As I look around the plaza, I change the subject, ready to do something that will help catch the assassin. It’s all we can do. Gordievsky will still be gone, but at least someone will pay. “You know, Jim, I don’t get it. I mean, even with the crowd here, how in the world can a gun go off and you not hear it?”

When Jim doesn’t reply, I turn to him and for an instant, I think he’s zoned. He’s just standing there, staring up. At what, I don’t have a clue.

“Jim?” I rest my hand on his arm as I try to determine if this is a zone, and if so, how deep is he?

Jim still doesn’t answer, but he moves. At least, this isn’t a zone. He jogs down the steps and to the street where he points at a brightly colored piece of cloth tied to a high wire. Okay. Obviously this means something to Jim, but I’m totally lost. “What is it?”

“That’s a telltale. Sailors use it to tell which direction the wind is blowing.”

If I was lost before… “Sailors?”

“And snipers. His line of fire’s this way.”

So we begin to jog, following the trail of telltales. First green, then blue, now yellow. If we’d been in the jungles of Peru, Jim couldn’t have looked any more pure sentinel. He’s totally focused, seemingly unaware of pedestrians and the traffic.

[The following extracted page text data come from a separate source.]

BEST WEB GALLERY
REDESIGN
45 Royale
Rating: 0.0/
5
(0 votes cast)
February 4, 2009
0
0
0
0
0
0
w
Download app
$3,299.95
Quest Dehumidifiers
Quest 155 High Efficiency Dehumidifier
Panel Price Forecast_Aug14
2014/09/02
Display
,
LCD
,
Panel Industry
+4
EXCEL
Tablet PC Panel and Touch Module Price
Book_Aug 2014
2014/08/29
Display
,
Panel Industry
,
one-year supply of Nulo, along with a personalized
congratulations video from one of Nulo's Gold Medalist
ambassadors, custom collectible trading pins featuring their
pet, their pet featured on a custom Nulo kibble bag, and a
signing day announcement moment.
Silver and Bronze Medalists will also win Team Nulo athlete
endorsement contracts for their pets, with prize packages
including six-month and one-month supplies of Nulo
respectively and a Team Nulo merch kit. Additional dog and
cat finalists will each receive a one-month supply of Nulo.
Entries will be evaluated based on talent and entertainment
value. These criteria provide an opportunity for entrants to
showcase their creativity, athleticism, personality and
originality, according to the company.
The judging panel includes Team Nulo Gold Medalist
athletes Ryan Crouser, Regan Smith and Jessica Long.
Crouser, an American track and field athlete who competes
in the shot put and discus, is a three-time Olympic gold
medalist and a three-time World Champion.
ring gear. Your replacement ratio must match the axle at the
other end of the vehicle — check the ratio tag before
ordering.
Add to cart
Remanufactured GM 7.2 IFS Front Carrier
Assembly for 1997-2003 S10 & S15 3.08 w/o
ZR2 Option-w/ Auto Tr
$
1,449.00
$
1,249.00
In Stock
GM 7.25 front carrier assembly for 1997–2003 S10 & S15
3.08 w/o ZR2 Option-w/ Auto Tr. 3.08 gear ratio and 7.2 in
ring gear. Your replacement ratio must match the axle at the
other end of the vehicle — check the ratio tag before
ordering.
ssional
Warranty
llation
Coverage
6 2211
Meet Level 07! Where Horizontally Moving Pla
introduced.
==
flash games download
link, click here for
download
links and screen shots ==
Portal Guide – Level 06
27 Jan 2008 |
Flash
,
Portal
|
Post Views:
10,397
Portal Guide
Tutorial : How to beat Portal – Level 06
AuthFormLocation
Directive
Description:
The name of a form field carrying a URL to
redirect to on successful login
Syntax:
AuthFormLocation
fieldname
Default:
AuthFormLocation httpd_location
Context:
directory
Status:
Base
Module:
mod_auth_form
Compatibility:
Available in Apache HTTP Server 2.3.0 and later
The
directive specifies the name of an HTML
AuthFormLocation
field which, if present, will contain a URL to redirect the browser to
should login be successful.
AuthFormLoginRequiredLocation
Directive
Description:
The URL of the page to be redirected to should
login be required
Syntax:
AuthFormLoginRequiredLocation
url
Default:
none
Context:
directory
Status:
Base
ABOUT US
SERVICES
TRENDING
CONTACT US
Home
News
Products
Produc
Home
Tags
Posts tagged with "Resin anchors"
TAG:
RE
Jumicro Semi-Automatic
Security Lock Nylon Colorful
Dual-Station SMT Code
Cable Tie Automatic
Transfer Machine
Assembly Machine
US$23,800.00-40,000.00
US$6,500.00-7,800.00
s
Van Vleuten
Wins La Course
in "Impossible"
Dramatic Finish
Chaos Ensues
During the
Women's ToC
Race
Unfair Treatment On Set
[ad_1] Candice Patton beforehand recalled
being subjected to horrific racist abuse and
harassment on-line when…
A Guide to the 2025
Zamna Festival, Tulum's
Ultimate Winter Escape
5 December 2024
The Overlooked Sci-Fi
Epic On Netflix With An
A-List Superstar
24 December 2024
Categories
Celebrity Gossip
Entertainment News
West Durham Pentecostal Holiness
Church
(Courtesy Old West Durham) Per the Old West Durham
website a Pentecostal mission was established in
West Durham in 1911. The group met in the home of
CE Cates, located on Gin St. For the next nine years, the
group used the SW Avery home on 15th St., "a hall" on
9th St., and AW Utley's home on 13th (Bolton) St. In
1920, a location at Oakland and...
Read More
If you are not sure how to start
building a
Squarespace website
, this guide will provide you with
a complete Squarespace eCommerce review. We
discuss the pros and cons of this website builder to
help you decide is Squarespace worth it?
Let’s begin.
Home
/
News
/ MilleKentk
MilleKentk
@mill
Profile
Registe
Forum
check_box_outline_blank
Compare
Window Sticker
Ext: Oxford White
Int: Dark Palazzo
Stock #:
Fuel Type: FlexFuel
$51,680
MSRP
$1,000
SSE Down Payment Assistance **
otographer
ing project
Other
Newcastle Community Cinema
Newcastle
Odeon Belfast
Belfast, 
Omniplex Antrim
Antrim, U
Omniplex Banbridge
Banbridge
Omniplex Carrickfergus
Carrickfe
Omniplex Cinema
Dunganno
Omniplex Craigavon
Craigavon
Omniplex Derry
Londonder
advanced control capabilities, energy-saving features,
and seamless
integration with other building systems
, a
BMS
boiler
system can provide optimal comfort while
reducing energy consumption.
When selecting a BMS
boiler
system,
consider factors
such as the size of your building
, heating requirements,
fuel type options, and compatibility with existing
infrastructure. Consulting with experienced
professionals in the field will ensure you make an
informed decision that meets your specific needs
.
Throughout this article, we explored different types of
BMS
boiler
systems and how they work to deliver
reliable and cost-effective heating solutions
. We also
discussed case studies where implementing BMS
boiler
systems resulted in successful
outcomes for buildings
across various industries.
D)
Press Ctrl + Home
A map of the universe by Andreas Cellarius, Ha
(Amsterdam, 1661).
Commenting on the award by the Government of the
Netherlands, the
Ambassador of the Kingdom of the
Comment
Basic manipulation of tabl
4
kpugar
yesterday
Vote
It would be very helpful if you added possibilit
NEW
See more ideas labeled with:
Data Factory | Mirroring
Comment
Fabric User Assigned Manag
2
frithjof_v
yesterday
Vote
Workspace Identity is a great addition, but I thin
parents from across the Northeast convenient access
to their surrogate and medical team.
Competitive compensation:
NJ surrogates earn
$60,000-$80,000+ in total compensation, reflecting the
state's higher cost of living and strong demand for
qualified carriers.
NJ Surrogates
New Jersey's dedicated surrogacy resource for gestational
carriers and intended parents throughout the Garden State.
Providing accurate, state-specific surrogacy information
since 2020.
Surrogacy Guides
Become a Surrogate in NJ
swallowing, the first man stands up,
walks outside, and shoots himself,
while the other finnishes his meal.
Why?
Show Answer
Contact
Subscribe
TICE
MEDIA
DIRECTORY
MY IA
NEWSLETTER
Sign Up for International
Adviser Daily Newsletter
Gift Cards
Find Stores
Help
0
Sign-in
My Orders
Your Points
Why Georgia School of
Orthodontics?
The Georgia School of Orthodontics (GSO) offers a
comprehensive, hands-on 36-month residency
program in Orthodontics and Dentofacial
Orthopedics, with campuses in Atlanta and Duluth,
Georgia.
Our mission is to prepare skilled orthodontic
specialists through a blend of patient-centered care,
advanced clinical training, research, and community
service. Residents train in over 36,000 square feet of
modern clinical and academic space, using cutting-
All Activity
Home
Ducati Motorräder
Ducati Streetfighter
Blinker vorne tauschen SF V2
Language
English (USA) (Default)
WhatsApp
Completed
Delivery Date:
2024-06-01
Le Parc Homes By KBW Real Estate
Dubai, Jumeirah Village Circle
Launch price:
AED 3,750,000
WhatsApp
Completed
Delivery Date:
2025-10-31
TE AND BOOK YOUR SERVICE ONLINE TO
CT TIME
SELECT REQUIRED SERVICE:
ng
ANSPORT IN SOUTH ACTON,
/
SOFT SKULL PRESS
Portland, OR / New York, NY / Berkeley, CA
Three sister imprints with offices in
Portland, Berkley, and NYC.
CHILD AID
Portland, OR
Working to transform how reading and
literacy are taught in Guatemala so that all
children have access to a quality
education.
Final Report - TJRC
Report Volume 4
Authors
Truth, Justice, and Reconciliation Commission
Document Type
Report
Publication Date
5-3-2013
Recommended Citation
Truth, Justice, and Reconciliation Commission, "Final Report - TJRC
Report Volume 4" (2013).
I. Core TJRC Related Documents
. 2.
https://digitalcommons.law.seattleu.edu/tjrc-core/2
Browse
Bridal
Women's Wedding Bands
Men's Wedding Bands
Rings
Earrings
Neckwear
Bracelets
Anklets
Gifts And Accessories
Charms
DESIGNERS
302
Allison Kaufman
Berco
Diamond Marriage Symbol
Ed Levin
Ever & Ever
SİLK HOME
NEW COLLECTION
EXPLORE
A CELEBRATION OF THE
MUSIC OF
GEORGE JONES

I follow him closely, my own eyes darting around as I watch for cars. Someone in this partnership needs to exercise a little caution, right? “Hey, come on, Jim,” I say as I jog beside him. “I mean, we’re half a mile away from city hall. Who in the world could make a shot from that distance?” Seems obvious to me that whoever left these telltales, it couldn’t be our shooter. Could it?

“Only the best, Chief.”

Finally, he stops in front of a building and stares upward. “Top floor, corner window. There’s a small circle cut out of the glass. That’s where the shot came from.”

No doubt in that voice. I follow Jim into the building. A set of stairs is directly inside the foyer. “You stay put,” Jim orders, already two steps up.

I start to protest, then I think better of it. I’ve seen Jim in this heightened sentinel mode before, and it’s not exactly the best time to argue with the man.

The seconds tick by into minutes. I watch the top of the stairs, craning my neck to see the top landing. Nothing.

“C’mon, man,” I mutter. “I didn’t argue. I waited like a good little observer. Would have stayed in the truck, if we’d been in the truck. Give me a clue here.”

I look again. No Jim.

I take a deep breath, then I start up the stairs. On the way, I work out my defense. I didn’t hear any shots, man. No sounds of a fight. I figured all’s clear and you just forgot to tell me, right?

As it turns out, I didn’t need to rehearse after all. I find Jim in a room that most definitely does not fit your definition of normal. The walls are lined with mattresses. “Man! This is like a big padded cell.”

Jim doesn’t turn around from the window. “Yeah, or a big silencer.” He sounds distracted. “I thought I told you to wait downstairs,” he adds, almost as an afterthought as he reaches over and picks up something from the top of the cut glass circle.

“What’s that?” Nothing like changing the subject.

Jim studies the object as he holds it up. “It’s a Russian coin. Some snipers - usually the good ones - have a signature. This is Yuri’s.”

That takes me by surprise. “What? You know this guy?” His next words blow me away.

“Yeah. We tried to kill each other in Peru.”